In the case of the frequency selecting means 30 shown in FIG. 5, the frequency f is selected when the fuse F1 is left unplugged, and the frequency f / 2 is selected when the fuse F1 is blown.

As described above, according to the self-refreshing device according to the present invention, a pulse signal having various periods is generated by using a variable resistor and used in the self-refresh operation, thereby enabling a selective refresh period suitable for device characteristics.
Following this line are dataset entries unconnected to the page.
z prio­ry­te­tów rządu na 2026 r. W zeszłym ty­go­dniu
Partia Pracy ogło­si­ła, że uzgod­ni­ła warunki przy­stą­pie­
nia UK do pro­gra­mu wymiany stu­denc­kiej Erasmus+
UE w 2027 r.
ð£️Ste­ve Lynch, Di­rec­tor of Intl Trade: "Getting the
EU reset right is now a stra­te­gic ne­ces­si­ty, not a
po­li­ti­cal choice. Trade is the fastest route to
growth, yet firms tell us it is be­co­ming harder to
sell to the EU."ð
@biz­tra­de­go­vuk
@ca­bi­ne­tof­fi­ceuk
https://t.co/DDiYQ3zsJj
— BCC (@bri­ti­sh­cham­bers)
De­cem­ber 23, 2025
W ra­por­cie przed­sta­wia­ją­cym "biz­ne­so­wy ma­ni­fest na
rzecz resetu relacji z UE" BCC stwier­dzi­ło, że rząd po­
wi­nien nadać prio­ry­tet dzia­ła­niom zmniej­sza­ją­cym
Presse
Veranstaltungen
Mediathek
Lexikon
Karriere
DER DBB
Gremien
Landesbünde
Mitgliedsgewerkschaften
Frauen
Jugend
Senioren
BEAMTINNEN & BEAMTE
There is a very good effect of reducing power consumption to realize low power.

In addition, preferred embodiments of the present invention are disclosed for the purpose of illustration, those skilled in the art will be able to make various modifications, changes, additions, etc. within the spirit and scope of the present invention, such modifications and modifications belong to the scope of the claims You will have to look.
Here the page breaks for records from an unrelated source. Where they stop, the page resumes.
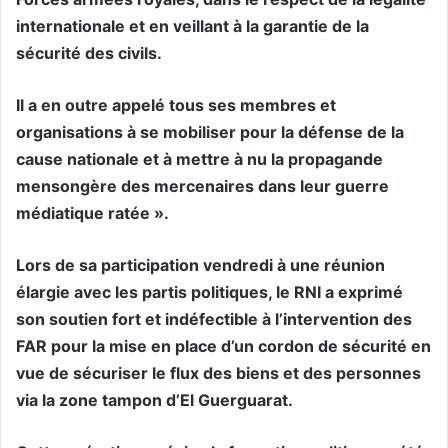
internationale et en veillant à la garantie de la
sécurité des civils.
Il a en outre appelé tous ses membres et
organisations à se mobiliser pour la défense de la
cause nationale et à mettre à nu la propagande
mensongère des mercenaires dans leur guerre
médiatique ratée ».
Lors de sa participation vendredi à une réunion
élargie avec les partis politiques, le RNI a exprimé
son soutien fort et indéfectible à l’intervention des
FAR pour la mise en place d’un cordon de sécurité en
vue de sécuriser le flux des biens et des personnes
via la zone tampon d’El Guerguarat.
1 is a block diagram of a conventional self-refreshing device

2 is an output waveform diagram of the frequency distribution means shown in FIG.

3 is a block diagram of a self-refreshing device according to the present invention

4A and 4B are circuit diagrams showing an example of use of the variable resistor shown in FIG.

FIG. 5 is a circuit diagram showing an embodiment of the frequency selecting means shown in FIG.

<Description of the code | symbol about the principal part of drawing>

1: resistor 3: fuse

5: variable resistance 10, 15: oscillation means

20: frequency distribution means 30: frequency selection means

Claims (3)

An oscillation means for generating a pulse signal having various periods by adjusting the delay time of inverters connected to the rear stage with a changed amount of current according to the use of the variable resistor; Frequency distribution means for receiving a pulse signal having various periods generated from the oscillation means and distributing frequencies; And And a frequency selecting means for selecting one of a plurality of pulse signals generated with a frequency difference from the frequency distribution means to determine a refresh period, The oscillation means A plurality of fuses; A variable resistor whose resistance is adjusted according to whether the plurality of fuses blow; A diode-type PMOS transistor connected between a power supply voltage supply terminal and the variable resistor and having a gate terminal connected to a drain terminal; A diode-type NMOS transistor connected between a ground terminal and the variable resistor and having a gate terminal connected to a drain terminal; An odd number of inverters connected to each other in a ring structure so that output signals are feedback-connected to input signals; A plurality of PMOS transistors connected between the odd-numbered inverters and the power supply voltage applying stages, respectively, and the drain terminal potentials of the PMOS transistors are applied to respective gate stages to adjust the amount of current flowing through the odd-numbered inverters; And And a plurality of NMOS transistors connected between the odd-numbered inverters and the ground terminals, respectively, and the drain terminal potentials of the NMOS transistors are applied to the respective gate ends to adjust the amount of current flowing through the odd-numbered inverters. Self-refreshing device. The method of claim 1, And a poly resistor as said variable resistor. The method of claim 1, A self-refreshing device, characterized in that a diode is used as the variable resistor.